--- Materials provided ---

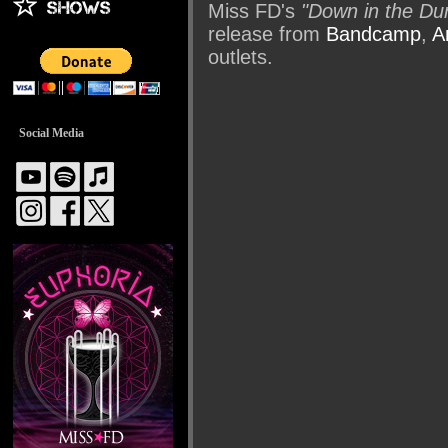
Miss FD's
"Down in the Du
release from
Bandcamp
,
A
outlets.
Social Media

---
--- Materials provided ---

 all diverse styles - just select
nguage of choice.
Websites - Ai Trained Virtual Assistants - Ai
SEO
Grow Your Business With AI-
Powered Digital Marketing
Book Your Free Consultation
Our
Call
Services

---

■ What you are asked to do
Determine how many lines of the data contain the word "Your", and reply with that number only.

■ Response for this exercise
2